RECORDS FOR THIS TASK =
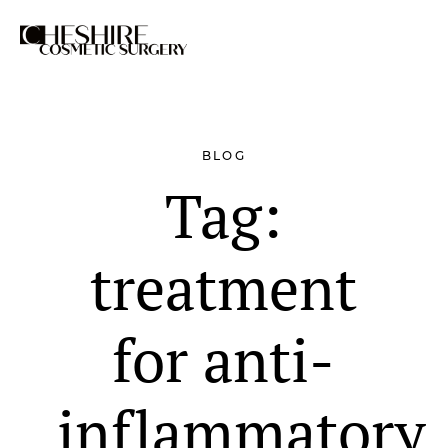
Search
BLOG
Tag:
treatment
for anti-
inflammatory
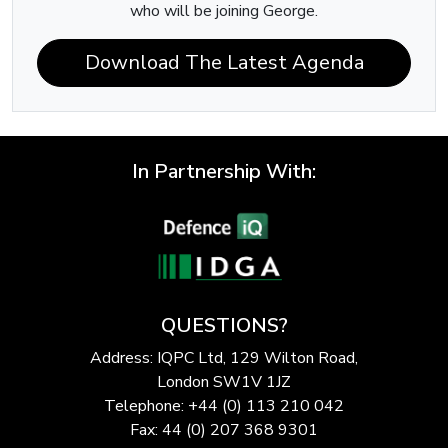
who will be joining George.
Download The Latest Agenda
In Partnership With:
QUESTIONS?
Address: IQPC Ltd, 129 Wilton Road,
London SW1V 1JZ
Telephone: +44 (0) 113 210 042
Fax: 44 (0) 207 368 9301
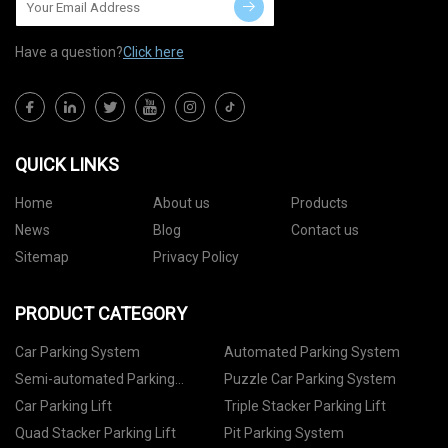
Have a question?
Click here
QUICK LINKS
Home
About us
Products
News
Blog
Contact us
Sitemap
Privacy Policy
PRODUCT CATEGORY
Car Parking System
Automated Parking System
Semi-automated Parking
Puzzle Car Parking System
System
Car Parking Lift
Triple Stacker Parking Lift
Quad Stacker Parking Lift
Pit Parking System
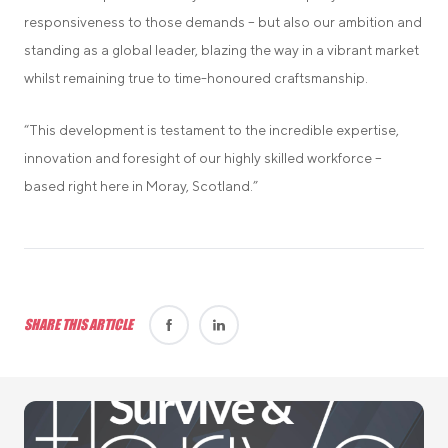
responsiveness to those demands – but also our ambition and
standing as a global leader, blazing the way in a vibrant market
whilst remaining true to time-honoured craftsmanship.
“This development is testament to the incredible expertise,
innovation and foresight of our highly skilled workforce –
based right here in Moray, Scotland.”
SHARE THIS ARTICLE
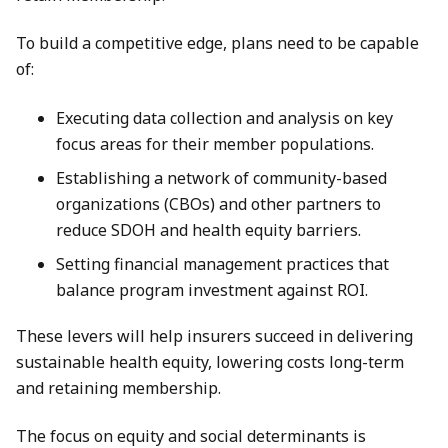
To build a competitive edge, plans need to be capable
of:
Executing data collection and analysis on key
focus areas for their member populations.
Establishing a network of community-based
organizations (CBOs) and other partners to
reduce SDOH and health equity barriers.
Setting financial management practices that
balance program investment against ROI.
These levers will help insurers succeed in delivering
sustainable health equity, lowering costs long-term
and retaining membership.
The focus on equity and social determinants is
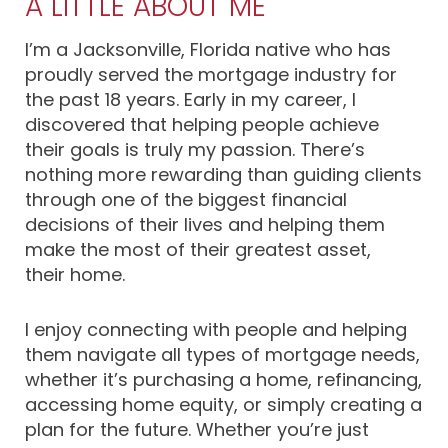
A LITTLE ABOUT ME
I’m a Jacksonville, Florida native who has
proudly served the mortgage industry for
the past 18 years. Early in my career, I
discovered that helping people achieve
their goals is truly my passion. There’s
nothing more rewarding than guiding clients
through one of the biggest financial
decisions of their lives and helping them
make the most of their greatest asset,
their home.
I enjoy connecting with people and helping
them navigate all types of mortgage needs,
whether it’s purchasing a home, refinancing,
accessing home equity, or simply creating a
plan for the future. Whether you’re just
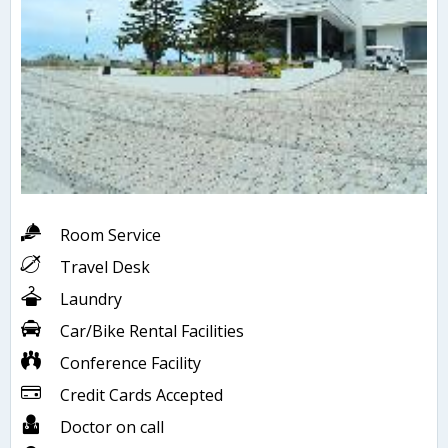
Room Service
Travel Desk
Laundry
Car/Bike Rental Facilities
Conference Facility
Credit Cards Accepted
Doctor on call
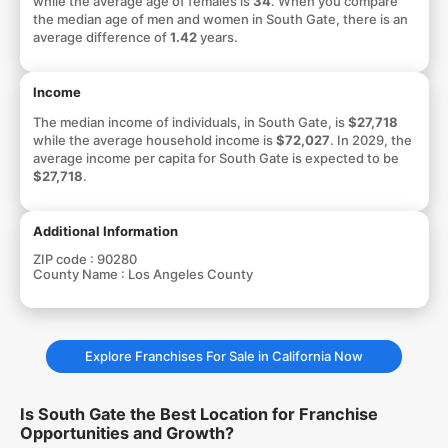
while the average age of females is
34
. When you compare
the median age of men and women in South Gate, there is an
average difference of
1.42
years.
Income
The median income of individuals, in South Gate, is
$27,718
while the average household income is
$72,027
. In 2029, the
average income per capita for South Gate is expected to be
$27,718
.
Additional Information
ZIP code :
90280
County Name :
Los Angeles County
Explore Franchises For Sale in California Now
Is South Gate the Best Location for Franchise
Opportunities and Growth?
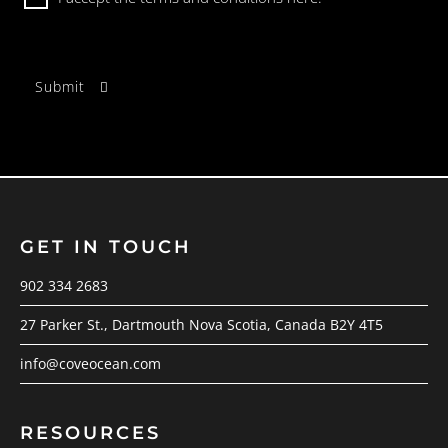
GET IN TOUCH
902 334 2683
27 Parker St., Dartmouth Nova Scotia, Canada B2Y 4T5
info@coveocean.com
RESOURCES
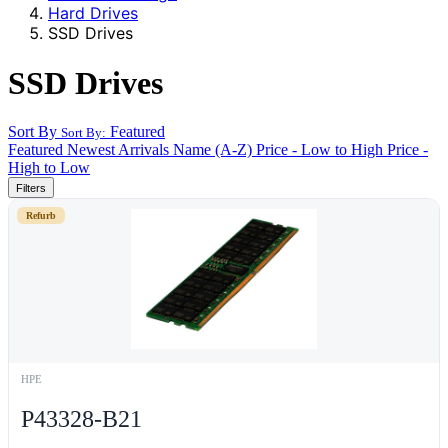
Hard Drives
SSD Drives
SSD Drives
Sort By
Featured
Sort By:
Featured
Newest Arrivals
Name (A-Z)
Price - Low to High
Price -
High to Low
Filters
Refurb
HPE
P43328-B21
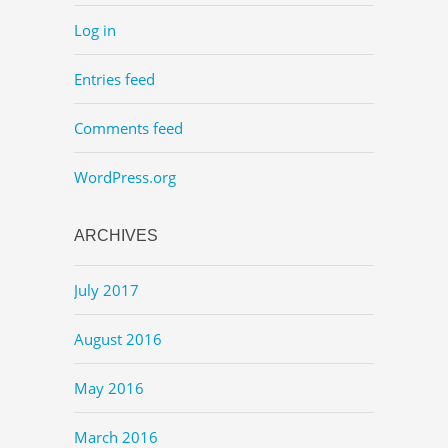
Log in
Entries feed
Comments feed
WordPress.org
ARCHIVES
July 2017
August 2016
May 2016
March 2016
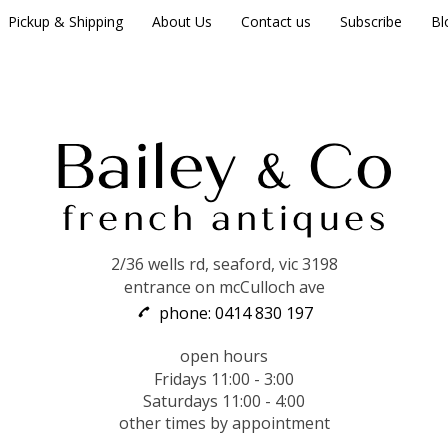
Pickup & Shipping
About Us
Contact us
Subscribe
Bl
2/36 wells rd, seaford, vic 3198
entrance on mcCulloch ave
phone: 0414 830 197
open hours
Fridays 11:00 - 3:00
Saturdays 11:00 - 4:00
other times by appointment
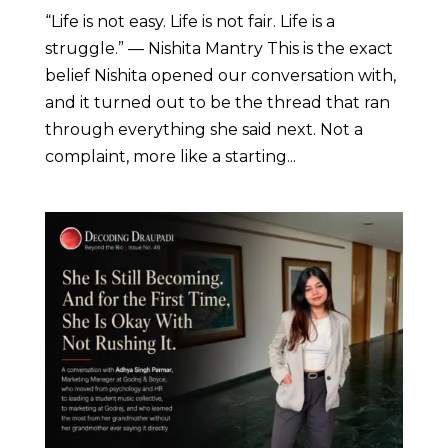
“Life is not easy. Life is not fair. Life is a
struggle.” — Nishita Mantry This is the exact
belief Nishita opened our conversation with,
and it turned out to be the thread that ran
through everything she said next. Not a
complaint, more like a starting...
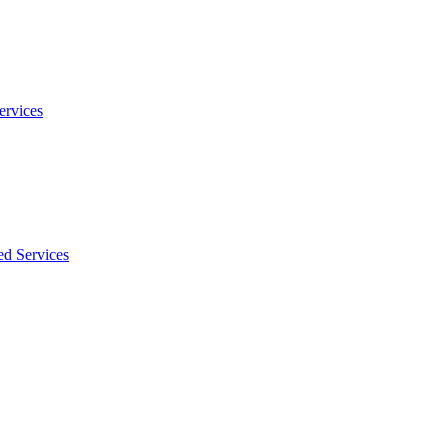
ervices
ed Services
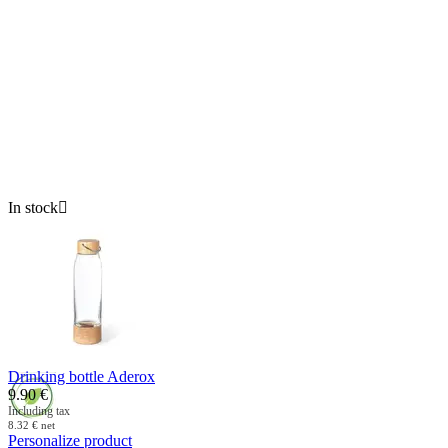
In stock

Drinking bottle Aderox
9.90
€
Including tax
8.32
€
net
Personalize product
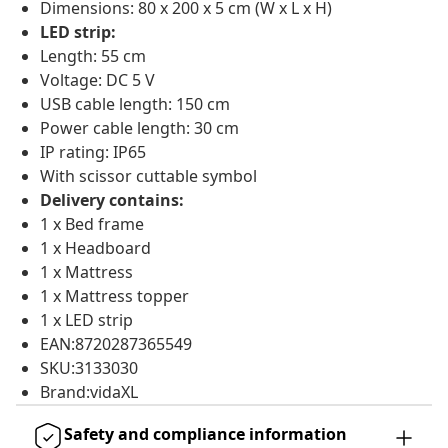
Dimensions: 80 x 200 x 5 cm (W x L x H)
LED strip:
Length: 55 cm
Voltage: DC 5 V
USB cable length: 150 cm
Power cable length: 30 cm
IP rating: IP65
With scissor cuttable symbol
Delivery contains:
1 x Bed frame
1 x Headboard
1 x Mattress
1 x Mattress topper
1 x LED strip
EAN:8720287365549
SKU:3133030
Brand:vidaXL
Safety and compliance information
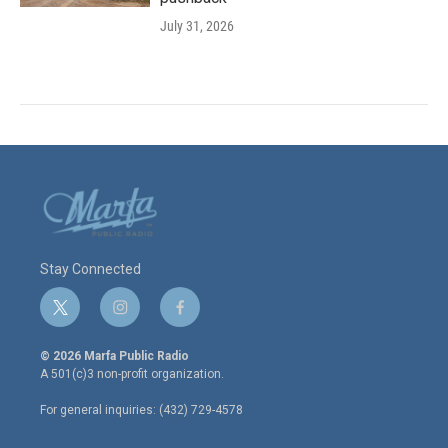
July 31, 2026
Stay Connected
t
i
f
w
n
a
i
s
c
© 2026 Marfa Public Radio
t
t
e
A 501(c)3 non-profit organization.
t
a
b
e
g
o
For general inquiries: (432) 729-4578
r
r
o
a
k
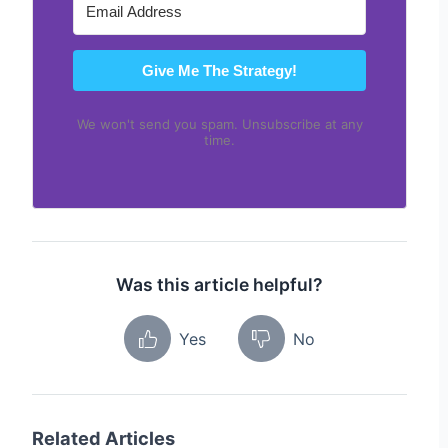
Give Me The Strategy!
We won't send you spam. Unsubscribe at any
time.
Was this article helpful?
Yes
No
Related Articles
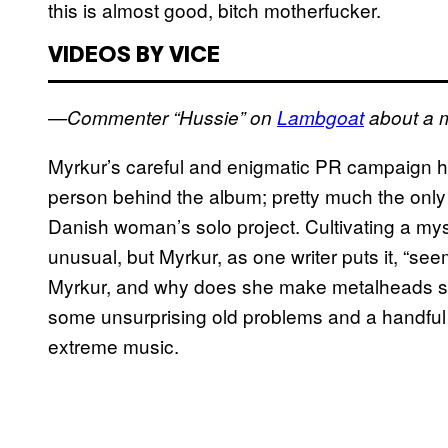
this is almost good, bitch motherfucker.
VIDEOS BY VICE
—Commenter “Hussie” on
Lambgoat
about a 
Myrkur’s careful and enigmatic PR campaign has 
person behind the album; pretty much the only
Danish woman’s solo project. Cultivating a mysti
unusual, but Myrkur, as one writer puts it, “se
Myrkur, and why does she make metalheads so
some unsurprising old problems and a handful o
extreme music.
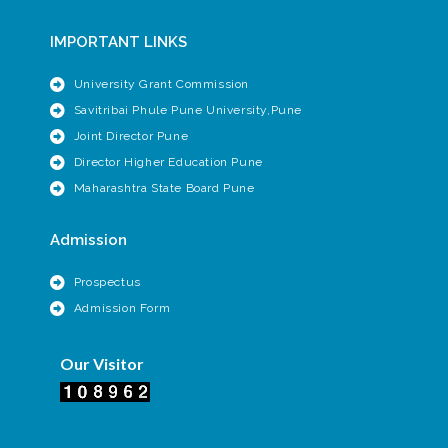
IMPORTANT LINKS
University Grant Commission
Savitribai Phule Pune University,Pune
Joint Director Pune
Director Higher Education Pune
Maharashtra State Board Pune
Admission
Prospectus
Admission Form
Our Visitor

EXERCISE AIM = Write the listing above out again exactly, dropping each image.

SOLVED PROBLEM =
Search
BLOG
Tag:
treatment
for anti-
inflammatory
who will be joining George.
Download The Latest Agenda
In Partnership With:
QUESTIONS?
Address: IQPC Ltd, 129 Wilton Road,
London SW1V 1JZ
Telephone: +44 (0) 113 210 042
Fax: 44 (0) 207 368 9301
Have a question?
Click here
QUICK LINKS
Home
About us
Products
News
Blog
Contact us
Sitemap
Privacy Policy
PRODUCT CATEGORY
Car Parking System
Automated Parking System
Semi-automated Parking
Puzzle Car Parking System
System
Car Parking Lift
Triple Stacker Parking Lift
Quad Stacker Parking Lift
Pit Parking System
responsiveness to those demands – but also our ambition and
standing as a global leader, blazing the way in a vibrant market
whilst remaining true to time-honoured craftsmanship.
“This development is testament to the incredible expertise,
innovation and foresight of our highly skilled workforce –
based right here in Moray, Scotland.”
SHARE THIS ARTICLE
To build a competitive edge, plans need to be capable
of:
Executing data collection and analysis on key
focus areas for their member populations.
Establishing a network of community-based
organizations (CBOs) and other partners to
reduce SDOH and health equity barriers.
Setting financial management practices that
balance program investment against ROI.
These levers will help insurers succeed in delivering
sustainable health equity, lowering costs long-term
and retaining membership.
The focus on equity and social determinants is
A LITTLE ABOUT ME
I’m a Jacksonville, Florida native who has
proudly served the mortgage industry for
the past 18 years. Early in my career, I
discovered that helping people achieve
their goals is truly my passion. There’s
nothing more rewarding than guiding clients
through one of the biggest financial
decisions of their lives and helping them
make the most of their greatest asset,
their home.
I enjoy connecting with people and helping
them navigate all types of mortgage needs,
whether it’s purchasing a home, refinancing,
accessing home equity, or simply creating a
plan for the future. Whether you’re just
Room Service
Travel Desk
Laundry
Car/Bike Rental Facilities
Conference Facility
Credit Cards Accepted
Doctor on call
while the average age of females is
34
. When you compare
the median age of men and women in South Gate, there is an
average difference of
1.42
years.
Income
The median income of individuals, in South Gate, is
$27,718
while the average household income is
$72,027
. In 2029, the
average income per capita for South Gate is expected to be
$27,718
.
Additional Information
ZIP code :
90280
County Name :
Los Angeles County
Explore Franchises For Sale in California Now
Is South Gate the Best Location for Franchise
Opportunities and Growth?
GET IN TOUCH
902 334 2683
27 Parker St., Dartmouth Nova Scotia, Canada B2Y 4T5
info@coveocean.com
RESOURCES
Hard Drives
SSD Drives
SSD Drives
Sort By
Featured
Sort By:
Featured
Newest Arrivals
Name (A-Z)
Price - Low to High
Price -
High to Low
Filters
Refurb
HPE
P43328-B21
Log in
Entries feed
Comments feed
WordPress.org
ARCHIVES
July 2017
August 2016
May 2016
March 2016
Pickup & Shipping
About Us
Contact us
Subscribe
Bl
2/36 wells rd, seaford, vic 3198
entrance on mcCulloch ave
phone: 0414 830 197
open hours
Fridays 11:00 - 3:00
Saturdays 11:00 - 4:00
other times by appointment
“Life is not easy. Life is not fair. Life is a
struggle.” — Nishita Mantry This is the exact
belief Nishita opened our conversation with,
and it turned out to be the thread that ran
through everything she said next. Not a
complaint, more like a starting...
ervices
ed Services
In stock

Drinking bottle Aderox
9.90
€
Including tax
8.32
€
net
Personalize product
Dimensions: 80 x 200 x 5 cm (W x L x H)
LED strip:
Length: 55 cm
Voltage: DC 5 V
USB cable length: 150 cm
Power cable length: 30 cm
IP rating: IP65
With scissor cuttable symbol
Delivery contains:
1 x Bed frame
1 x Headboard
1 x Mattress
1 x Mattress topper
1 x LED strip
EAN:8720287365549
SKU:3133030
Brand:vidaXL
Safety and compliance information
July 31, 2026
Stay Connected
t
i
f
w
n
a
i
s
c
© 2026 Marfa Public Radio
t
t
e
A 501(c)3 non-profit organization.
t
a
b
e
g
o
For general inquiries: (432) 729-4578
r
r
o
a
k
Give Me The Strategy!
We won't send you spam. Unsubscribe at any
time.
Was this article helpful?
Yes
No
Related Articles
this is almost good, bitch motherfucker.
VIDEOS BY VICE
—Commenter “Hussie” on
Lambgoat
about a 
Myrkur’s careful and enigmatic PR campaign has 
person behind the album; pretty much the only
Danish woman’s solo project. Cultivating a mysti
unusual, but Myrkur, as one writer puts it, “se
Myrkur, and why does she make metalheads so
some unsurprising old problems and a handful o
extreme music.
IMPORTANT LINKS
University Grant Commission
Savitribai Phule Pune University,Pune
Joint Director Pune
Director Higher Education Pune
Maharashtra State Board Pune
Admission
Prospectus
Admission Form
Our Visitor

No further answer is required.